* _YOUR ASSIGNMENT_: Retype each line of the listing below, from the first through the one holding "kommen konnte", with no other lines.

--- DATA FOR PROCESSING Enclosed Below ---

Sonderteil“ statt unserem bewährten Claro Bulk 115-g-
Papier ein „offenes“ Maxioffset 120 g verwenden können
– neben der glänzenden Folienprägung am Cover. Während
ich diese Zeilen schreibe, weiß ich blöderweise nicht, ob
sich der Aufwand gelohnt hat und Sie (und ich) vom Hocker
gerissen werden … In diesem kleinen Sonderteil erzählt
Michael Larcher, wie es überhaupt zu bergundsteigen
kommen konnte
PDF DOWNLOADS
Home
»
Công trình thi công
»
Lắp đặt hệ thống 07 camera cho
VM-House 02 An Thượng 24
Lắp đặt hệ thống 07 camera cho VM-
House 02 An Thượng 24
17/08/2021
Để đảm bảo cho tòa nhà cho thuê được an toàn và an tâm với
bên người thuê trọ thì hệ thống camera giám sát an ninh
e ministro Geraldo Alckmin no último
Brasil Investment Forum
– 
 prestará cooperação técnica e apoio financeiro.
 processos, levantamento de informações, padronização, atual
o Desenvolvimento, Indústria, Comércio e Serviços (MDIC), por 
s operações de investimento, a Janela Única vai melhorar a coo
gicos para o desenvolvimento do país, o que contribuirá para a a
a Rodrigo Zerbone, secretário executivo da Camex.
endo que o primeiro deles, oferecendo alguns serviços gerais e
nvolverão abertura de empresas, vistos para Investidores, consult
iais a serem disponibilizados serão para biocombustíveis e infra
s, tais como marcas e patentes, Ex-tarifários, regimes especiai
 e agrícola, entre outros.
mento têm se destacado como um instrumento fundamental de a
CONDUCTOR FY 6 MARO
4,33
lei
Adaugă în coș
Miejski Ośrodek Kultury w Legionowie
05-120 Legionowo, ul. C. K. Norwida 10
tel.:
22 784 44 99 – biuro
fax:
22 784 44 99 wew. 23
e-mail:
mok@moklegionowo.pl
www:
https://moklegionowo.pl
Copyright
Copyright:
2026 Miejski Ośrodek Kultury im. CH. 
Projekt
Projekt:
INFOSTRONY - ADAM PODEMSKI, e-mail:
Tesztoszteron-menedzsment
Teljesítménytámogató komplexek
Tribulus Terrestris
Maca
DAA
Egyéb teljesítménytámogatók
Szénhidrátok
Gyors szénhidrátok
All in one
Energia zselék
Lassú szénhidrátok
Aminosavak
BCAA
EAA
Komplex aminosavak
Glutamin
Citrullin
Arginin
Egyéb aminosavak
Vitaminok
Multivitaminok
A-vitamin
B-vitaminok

--- End of Enclosed DATA FOR PROCESSING ---

* _OUTPUT OF THE EXERCISE_:
Sonderteil“ statt unserem bewährten Claro Bulk 115-g-
Papier ein „offenes“ Maxioffset 120 g verwenden können
– neben der glänzenden Folienprägung am Cover. Während
ich diese Zeilen schreibe, weiß ich blöderweise nicht, ob
sich der Aufwand gelohnt hat und Sie (und ich) vom Hocker
gerissen werden … In diesem kleinen Sonderteil erzählt
Michael Larcher, wie es überhaupt zu bergundsteigen
kommen konnte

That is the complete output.